* WHAT THIS TASK INVOLVES *
Go through the entries, filter for the word "حقوق", and copy every line that has it.
-- THE DATA follows --
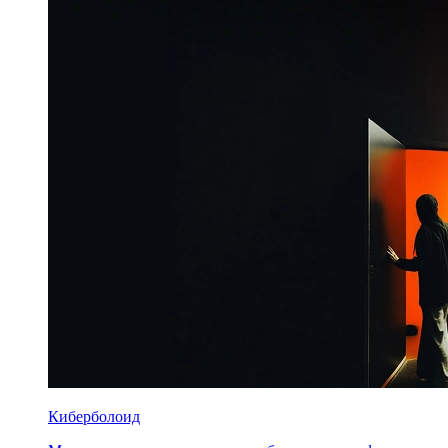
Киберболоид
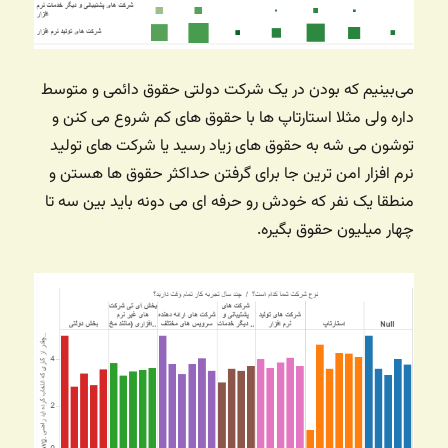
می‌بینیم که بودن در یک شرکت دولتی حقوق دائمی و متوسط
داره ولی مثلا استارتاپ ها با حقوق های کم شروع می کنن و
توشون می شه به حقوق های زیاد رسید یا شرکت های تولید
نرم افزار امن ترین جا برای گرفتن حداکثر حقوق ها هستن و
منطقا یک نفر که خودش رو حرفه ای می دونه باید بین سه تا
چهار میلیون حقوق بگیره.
-- THE DATA concluded --
* ANSWER TO THIS TASK *
می‌بینیم که بودن در یک شرکت دولتی حقوق دائمی و متوسط
داره ولی مثلا استارتاپ ها با حقوق های کم شروع می کنن و
توشون می شه به حقوق های زیاد رسید یا شرکت های تولید
نرم افزار امن ترین جا برای گرفتن حداکثر حقوق ها هستن و
چهار میلیون حقوق بگیره.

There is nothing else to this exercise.